Thanks indu for response.

  • These are run on AWS instance. Not sure about the bandwidth but should be fast enough i believe. I will check with iperf.
  • I am trying now with 2 layer RNN LSTM and it has big enough parameters with large vocabulary.
  • Datas are copied to the local before accessing. Network storage is not used. But need to optimize it further. GPU consumption is low. I see some GPU usage of 26% and some 5%. I will check it further.

Question I have is

  • On a single system with multi-GPU I get 40k samples per second. That is pretty decent performance. With data reading or batching optimization I might get better performance.
  • However on multi-system multi-GPU it drops close to 6k samples per second. Network bandwidth could be an issue. Not sure how much it has an effect. I can expect a drop performance due to network overhead, however that should not be to the extent I am observing. I am running profiling and that might give some more information on this drop in performance.

Do you know how many batches per second you are processing on single machine? batches_per_sec along with combined size of all parameters will give you an idea of how much data needs to be sent and received per sec to get the same 40k samples/sec. You can then check the available bandwidth with iperf. Don’t be surprised if you were expecting 20 gbps but you are only getting 6 gbps - I’ve seen this. If you are using EC2, try to place the machines in one cluster placement group for low latency and high throughput.

5% to 26% GPU utilization is pretty low. Try to find out where the bottleneck is. Try to disable parameter updates completely and see what GPU utilization you get. Try to run the network with random data generated in memory instead of reading from the disk. (Your drive is probably EBS which is network dependent). See if that improves GPU utilization. Try to narrow down and find out where the bottleneck is.

I will take your suggestion and check further.

Regarding the GPU utilization. On a single machine with 4-GPUS the GPU utilization is close to 80% (kvstore=device).

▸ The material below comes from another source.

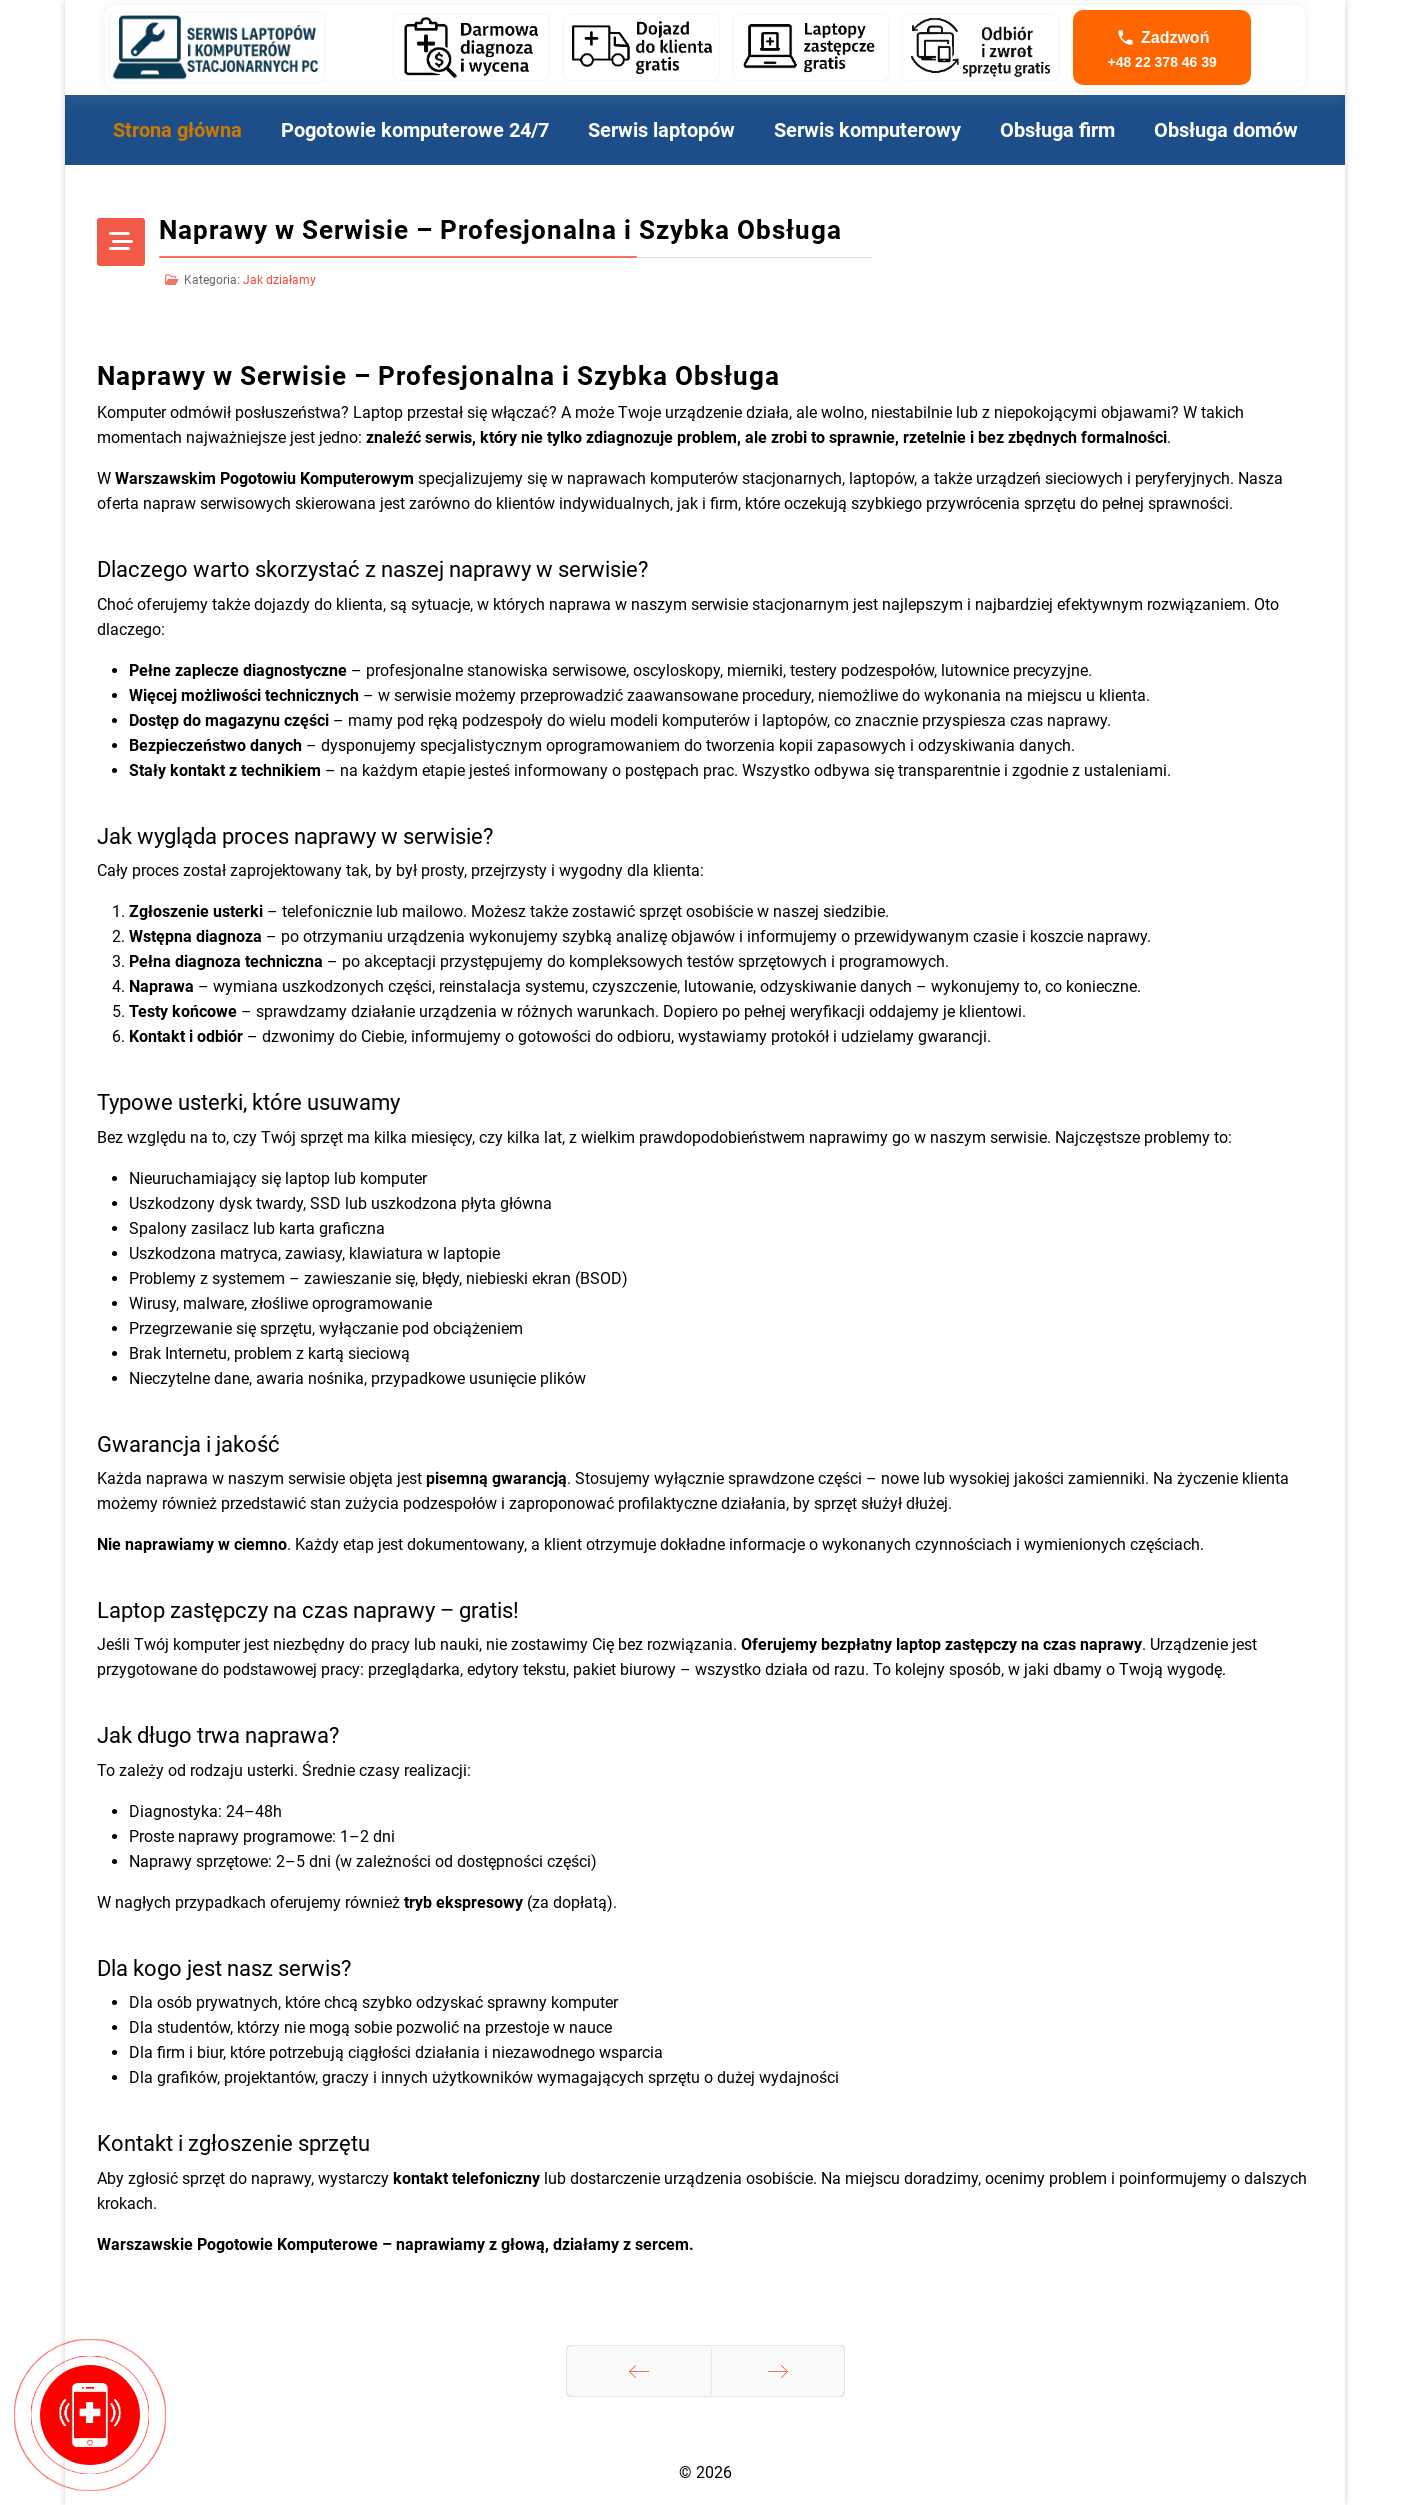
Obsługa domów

If I use distributed setup with kvstore=dist_sync and one server and one worker each on different machine the utilization drops to less than 25%. With two worker and two server the utilization drops below 20% and I guess it averages around 10%.

Any help may needed from your side. expect your replay. thanks a lot.
I used tf2.5 to do the distributed training, device config detail info is 2 machince with 2GPUs each on them, means 2m4GPU. And these 2machinces network are connected by the optical fiber and bandwidth can be support 10Gbit/s = 1250MB/s. the device include machinces or GPU type or memory with these 2machinse are ALL same.

Let’s compare following 2 test case:

1m2GPU:
I used the TF ditributed startagy MirroredStrategy to do the 1machinse 2 GPU trianing, cost TRAINING time is 1522 seconds which the training task is albert base 12layers text classification tast. the GPU memory percent used is96.88% and utilation is 95.78%;

2m4GPU:
I used the TF ditributed startagy MultiWorkerMirroredStrategy to do the 2machinse 4 GPU trianing, cost TRAINING time is 1013 seconds which the training task is albert base 12layers text classification tast. the GPU memory percent used is82.99% and utilation is 71.89%;

Comparw with 1m2GPu with 2m4GPU,
found that mulit machinces multic GPU saving time just : (1522-1013)/1522 = 33.4% (maybe) < 50% as expected . I also monitor the network bandwidth between 2 machines, found 152MB/s used in average.
The CPU used and memory used is 170% and 2.25% and all are not the bottleneck
Any method can i used to improve and accelerate the multi machinse multi GPU distributed training?

other question, during multi machinse multi GPU distributed training, the GPU memory usage is lower than the single machines multc GPU training , what’s root cause of this? and GPU utilation is also becomer lower.

I also check some method to accelerate , such as use the data input pipeline(e,g, prefetch/map_and_batch/num_parallel_batches/shuffle/repeat ). seems that pipeline doesn’t bring obvious acclerate change.
Do you hava any good suggestion to acclerate this ?
Thanks a lot.